One of the best descriptions I have seen of this phenomenon can be found in the early noughties UK sitcom Coupling, where it is described as the ‘giggle loop’. In the words of the Welsh character Jeff:
‘Basically, it’s like a feedback loop. You’re somewhere quiet. There’s people. It’s a solemn occasion: a wedding. No! It’s a minute’s silence for someone who’s died… Suddenly, out of nowhere, a thought comes into your head: the worst thing I could possibly do during a minute’s silence is laugh. And as soon as you think that you almost do laugh – automatic reaction! – but you don’t. You control yourself; you’re fine. But then you think how terrible it would’ve been if you’d laughed out loud in the middle of a minute’s silence, so you nearly do it again, only this time it’s a bigger laugh’.
Unfortunately, this tendency has accompanied me into adulthood, although I struggle with it less now than I used to, primarily by employing the same technique I use for dealing with motion sickness: staring fixedly at an object and focusing on breathing until the desire to either vomit or laugh abates. But sometimes the urge to laugh in inappropriate contexts remains irrepressible.
I clearly remember the last few times I lost the battle. The most public incident occurred in 2004, when I was convening the anthropology seminar series at Macquarie University in Sydney: a weekly seminar where staff and students would gather to hear a speaker, mostly someone invited from outside the university.

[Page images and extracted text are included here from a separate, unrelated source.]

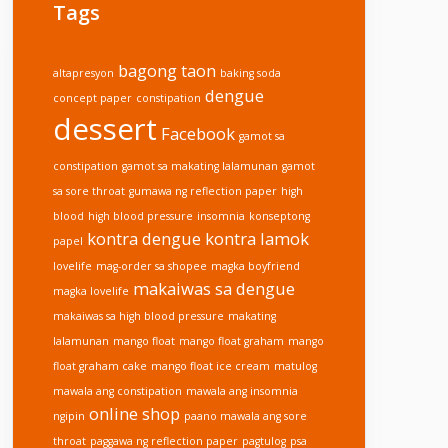
Tags
bagong taon
altapresyon
baking soda
dengue
concept paper
constipation
dessert
Facebook
gamot sa
constipation
gamot sa makating lalamunan
gamot
sa sore throat
gumawa ng reflection paper
high
blood
high blood pressure
insomnia
konseptong
kontra dengue
kontra lamok
papel
lovelife
mag-order sa shopee
magka boyfriend
makaiwas sa dengue
magka lovelife
makaiwas sa high blood pressure
makating
lalamunan
mango float
mango float graham
mango
float graham cake
mango float ice cream
matulog
mawala ang constipation
mawala ang insomnia
online shop
ngipin
paano mawala ang sore
throat
paggawa ng reflection paper
pagtulog
psa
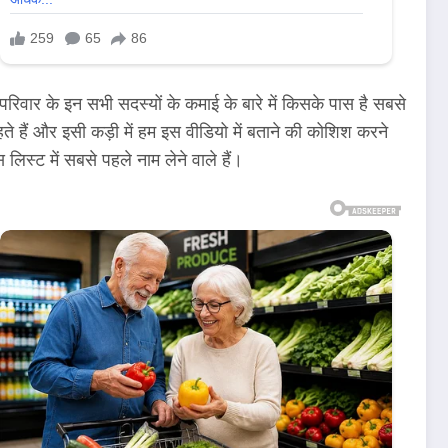
 परिवार के इन सभी सदस्यों के कमाई के बारे में किसके पास है सबसे
हते हैं और इसी कड़ी में हम इस वीडियो में बताने की कोशिश करने
लिस्ट में सबसे पहले नाम लेने वाले हैं।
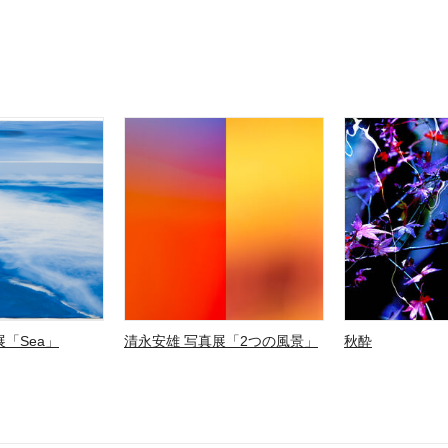
「Sea」
清永安雄 写真展「2つの風景」
秋酔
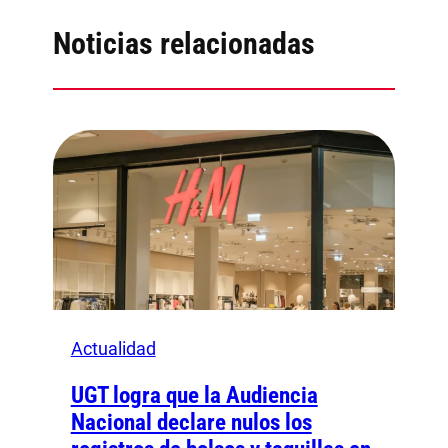
Noticias relacionadas
Actualidad
UGT logra que la Audiencia
Nacional declare nulos los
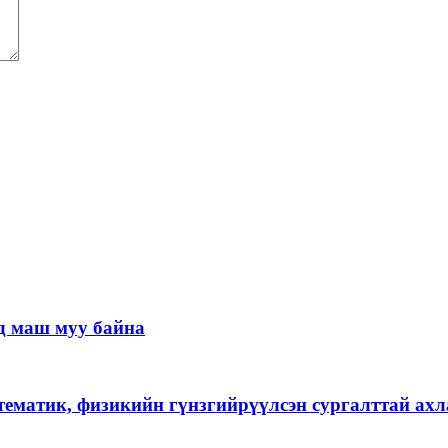
д маш муу байна
тематик, физикийн гүнзгийрүүлсэн сургалттай ах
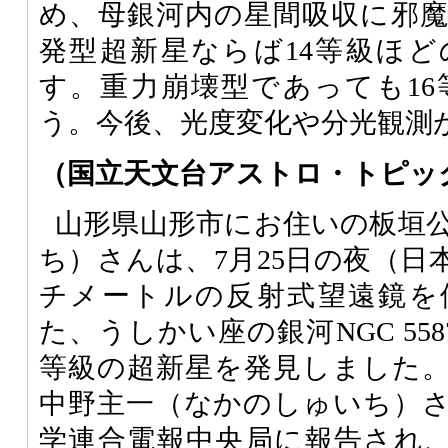
め、母銀河内の星間吸収に邪
発型超新星ならば14等級ほ
す。重力崩壊型であっても1
う。今後、光度変化や分光観測
（国立天文台アストロ・トピッ
山形県山形市にお住いの板垣
ち）さんは、7月25日の夜（日
チメートルの反射式望遠鏡を
た、うしかい座の銀河NGC 558
等級の超新星を発見しました
中野主一（なかのしゅいち）
学連合電報中央局に報告され、超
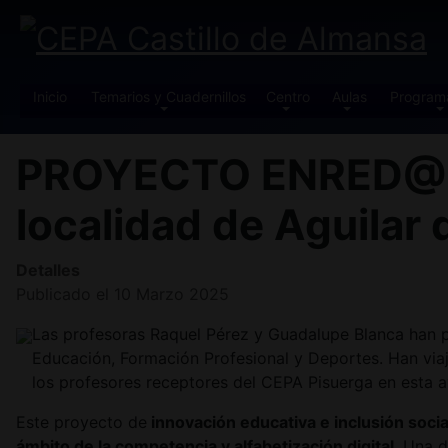
Inicio
Temarios y Cuadernillos
Centro
Aulas
Program
PROYECTO ENRED@2. 
localidad de Aguila
Detalles
Publicado el 10 Marzo 2025
Las profesoras Raquel Pérez y Guadalupe Blanca han 
Educación, Formación Profesional y Deportes. Han viaj
los profesores receptores del CEPA Pisuerga en esta 
Este proyecto de
innovación educativa e inclusión socia
ámbito de la competencia y alfabetización digital
. Una d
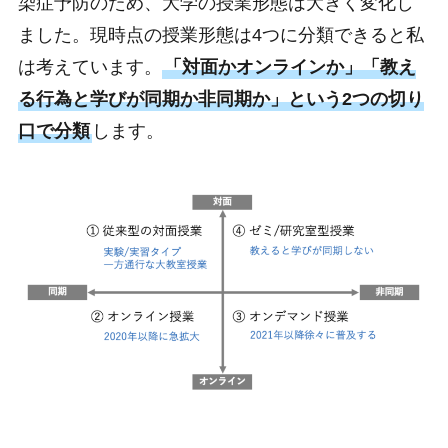
染症予防のため、大学の授業形態は大きく変化し
ました。現時点の授業形態は4つに分類できると私
は考えています。
「対面かオンラインか」「教え
る行為と学びが同期か非同期か」という2つの切り
口で分類
します。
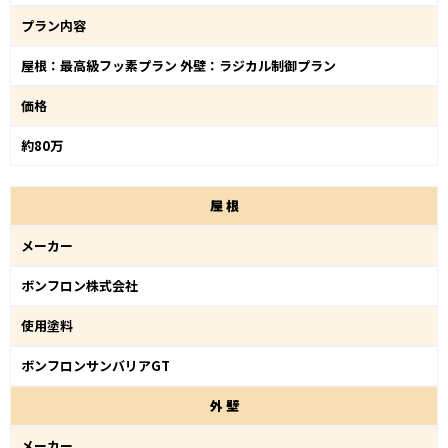
プラン内容
屋根：最高級フッ素プラン 外壁：ラジカル制御プラン
価格
約80万
屋
根
メーカー
ボンフロン株式会社
使用塗料
ボンフロンサンバリアGT
外
壁
メーカー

Significantly, the seminar was held in a small room set up in the manner of a boardroom; the speaker would sit at the front of a large table and present to students and colleagues clustered around it.
Halfway through the semester, a Chinese woman started to turn up to the series. No one knew who she was, but she always brought a mason jar that presumably contained some sort of tea, and she would unscrew the lid while watching the speaker intently – listening avidly to what they were saying as she sipped her tea. Probably, this would not have stood out except for the fact that it was her habit to sit right next to the presenter if the room was crowded, in a spot at the front of the seminar table that everyone else deemed off-limits on the grounds of proximity.
I’m not sure if it was a lack of familiarity with Australian seminar norms or eccentricity that caused her to repeatedly sit next to the speaker, but presenters generally found it deeply disconcerting. They would glance at her uncertainly at the outset, and then valiantly try to ignore her as they started their talk and she gazed at them intently and sipped her tea, scant inches from their face.
Anyway, one day the whole thing struck me as deeply funny. When the woman sat down next to the day’s speaker, started to unscrew her tea and stared at him intently, the urge to laugh came upon me. I tried to control myself, because there was no way to interpret my laughter as anything other than extremely rude and possibly racist, but every time I thought of speaker’s look of alarm, I wanted to laugh.
Despite the fact that the speaker was mid-sentence and I was officially convening the seminar, at a certain point I lost the battle. I rushed from the room, hoping that people assumed I was suffering from a latent attack of diarrhoea – anything that might explain my abrupt departure. Then, I went to the women’s toilets and laughed my head off for a good five minutes or so to get it out of my system. Thankfully, no one came into the toilets, because I looked and sounded insane. Once I felt like I’d got myself under control, I wiped my eyes and returned to the seminar, hoping my absence hadn’t been too noticeable.
There’ve been other incidents since then, including an experience at a pretentious Michelin-starred restaurant in Ireland in 2018 on my birthday, where the sommelier’s description of the wine being served with each course set me off. After he described a wine as having a palette like ‘a 1920s starlet: she’s bold; she wears red lipstick’, I lost it completely.2 From that point, every time he described a wine, I sat there, shoulders shaking, making snuffling noises. It was extremely rude and my husband was mortified, but I couldn’t make myself stop.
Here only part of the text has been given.